Acamprosate was shown only to support abstinence; it did not influence alcohol consumption after the first drink.

CBT and AA helps with alcohlism too, but there is no increase in abstinence if CBT is paired with naltrexone.

63
Q

According to the hedonistic homeostatic dysregulation theory, there are implications of reward deficinecy hypothesis in terms of treatment for underarousal in DA systems. Using Da agonists to stimulate the DA system may actualy result in further down regulation and may result in compulsive use of DA agonists. Instead, what is a potential treatment for DA dysregulation that doesn’t involve DA agonists?

How does it work?

A

Pro-DA regulator KB220. Still in clinical trials.

KB220 is meant to reduce/have less effect on D2 downregulation than traditional Da agonists, while still massages the DA levels back into homeostatic functioning. It is a “gentle” DA regulator; maintains balance/straightens out the DA system and thus all the other NT systems involved in alcohlism/addiction (ie/rockman wheel)

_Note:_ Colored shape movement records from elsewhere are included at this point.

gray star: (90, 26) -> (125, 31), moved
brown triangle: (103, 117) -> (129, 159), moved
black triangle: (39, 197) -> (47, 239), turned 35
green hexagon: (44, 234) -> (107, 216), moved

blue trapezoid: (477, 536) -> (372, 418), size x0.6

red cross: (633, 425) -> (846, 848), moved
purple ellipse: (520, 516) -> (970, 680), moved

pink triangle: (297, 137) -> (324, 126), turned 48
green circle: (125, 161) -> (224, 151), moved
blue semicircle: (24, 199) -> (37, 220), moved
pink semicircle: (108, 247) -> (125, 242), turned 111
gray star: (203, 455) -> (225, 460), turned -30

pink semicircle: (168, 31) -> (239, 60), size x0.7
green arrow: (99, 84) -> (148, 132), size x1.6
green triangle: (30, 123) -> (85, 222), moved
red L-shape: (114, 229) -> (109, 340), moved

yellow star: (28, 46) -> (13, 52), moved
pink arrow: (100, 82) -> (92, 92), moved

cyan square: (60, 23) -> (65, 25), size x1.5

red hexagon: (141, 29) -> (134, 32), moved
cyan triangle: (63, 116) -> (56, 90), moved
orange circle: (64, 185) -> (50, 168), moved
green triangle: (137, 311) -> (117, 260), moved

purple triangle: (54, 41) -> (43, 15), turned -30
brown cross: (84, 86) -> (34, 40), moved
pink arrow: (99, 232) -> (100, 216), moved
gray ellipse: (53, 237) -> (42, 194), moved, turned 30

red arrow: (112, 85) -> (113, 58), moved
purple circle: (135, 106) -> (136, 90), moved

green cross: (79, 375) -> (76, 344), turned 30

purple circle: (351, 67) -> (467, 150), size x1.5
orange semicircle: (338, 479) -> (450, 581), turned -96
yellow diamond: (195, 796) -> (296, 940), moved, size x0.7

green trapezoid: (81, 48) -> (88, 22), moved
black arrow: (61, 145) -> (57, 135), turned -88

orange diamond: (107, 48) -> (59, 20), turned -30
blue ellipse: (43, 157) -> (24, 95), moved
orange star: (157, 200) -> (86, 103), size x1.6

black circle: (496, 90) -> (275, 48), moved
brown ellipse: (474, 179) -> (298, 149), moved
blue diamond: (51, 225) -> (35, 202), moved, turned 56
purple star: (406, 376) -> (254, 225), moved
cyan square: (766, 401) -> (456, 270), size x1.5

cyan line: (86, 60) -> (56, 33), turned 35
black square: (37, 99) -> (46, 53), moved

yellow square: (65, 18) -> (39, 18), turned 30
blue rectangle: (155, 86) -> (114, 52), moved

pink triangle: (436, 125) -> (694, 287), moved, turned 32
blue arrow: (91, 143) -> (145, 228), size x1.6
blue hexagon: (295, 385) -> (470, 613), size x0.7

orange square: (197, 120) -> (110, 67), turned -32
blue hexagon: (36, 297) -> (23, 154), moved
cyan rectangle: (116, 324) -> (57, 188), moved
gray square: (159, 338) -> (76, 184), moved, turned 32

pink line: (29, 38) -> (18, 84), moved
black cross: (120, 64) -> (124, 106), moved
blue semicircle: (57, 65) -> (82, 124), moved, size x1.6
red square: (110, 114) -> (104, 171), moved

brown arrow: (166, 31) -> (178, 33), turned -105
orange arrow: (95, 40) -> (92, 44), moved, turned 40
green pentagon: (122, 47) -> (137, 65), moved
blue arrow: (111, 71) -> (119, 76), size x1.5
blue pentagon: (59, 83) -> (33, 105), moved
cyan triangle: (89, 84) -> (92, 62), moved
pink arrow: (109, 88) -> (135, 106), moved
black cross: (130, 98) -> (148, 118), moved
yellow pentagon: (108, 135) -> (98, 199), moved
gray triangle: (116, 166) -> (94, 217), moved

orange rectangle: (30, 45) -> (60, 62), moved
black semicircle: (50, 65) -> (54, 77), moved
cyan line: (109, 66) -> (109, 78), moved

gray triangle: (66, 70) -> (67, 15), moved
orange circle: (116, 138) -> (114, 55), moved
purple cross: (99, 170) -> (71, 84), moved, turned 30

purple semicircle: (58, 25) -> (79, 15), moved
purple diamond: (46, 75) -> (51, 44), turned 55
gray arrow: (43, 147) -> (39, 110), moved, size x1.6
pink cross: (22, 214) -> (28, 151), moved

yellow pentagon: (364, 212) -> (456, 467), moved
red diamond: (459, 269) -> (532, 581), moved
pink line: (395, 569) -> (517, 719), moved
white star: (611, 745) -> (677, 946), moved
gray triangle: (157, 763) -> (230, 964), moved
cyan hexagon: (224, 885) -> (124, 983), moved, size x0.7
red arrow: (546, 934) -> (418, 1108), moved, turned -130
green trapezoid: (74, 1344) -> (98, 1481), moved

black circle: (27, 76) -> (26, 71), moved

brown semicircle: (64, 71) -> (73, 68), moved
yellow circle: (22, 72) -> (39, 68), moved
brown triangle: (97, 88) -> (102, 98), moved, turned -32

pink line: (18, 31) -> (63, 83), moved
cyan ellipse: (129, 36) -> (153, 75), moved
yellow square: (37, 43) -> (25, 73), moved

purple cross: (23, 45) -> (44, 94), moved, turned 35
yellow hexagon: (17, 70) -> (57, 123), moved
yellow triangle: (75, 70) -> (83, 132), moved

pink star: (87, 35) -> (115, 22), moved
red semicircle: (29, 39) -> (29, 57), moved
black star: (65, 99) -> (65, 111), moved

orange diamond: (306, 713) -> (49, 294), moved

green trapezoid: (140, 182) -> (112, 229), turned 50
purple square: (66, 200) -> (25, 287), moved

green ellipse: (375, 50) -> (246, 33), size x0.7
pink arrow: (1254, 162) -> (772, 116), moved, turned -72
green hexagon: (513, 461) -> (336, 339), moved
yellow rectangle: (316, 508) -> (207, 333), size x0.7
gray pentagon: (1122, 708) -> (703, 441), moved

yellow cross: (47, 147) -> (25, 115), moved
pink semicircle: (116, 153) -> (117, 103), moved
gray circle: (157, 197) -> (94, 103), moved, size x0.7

  • KB220 is a glutaminergic dopaminergic optimization complex, composed of a variety of precursor Amino acids.
  • studies have indicated that DA pathways were activated one hour POST treatment of pro-Da regulator KB220 fmRI Data suggest “DA- Homeostasis” achieved.
64
Q

KB220 is a _____-_____ ____ complex, composed of a variety of precursor ___ ___.

A

KB220 is a glutaminergic dopaminergic optimization complex, composed of a variety of precursor Amino acids.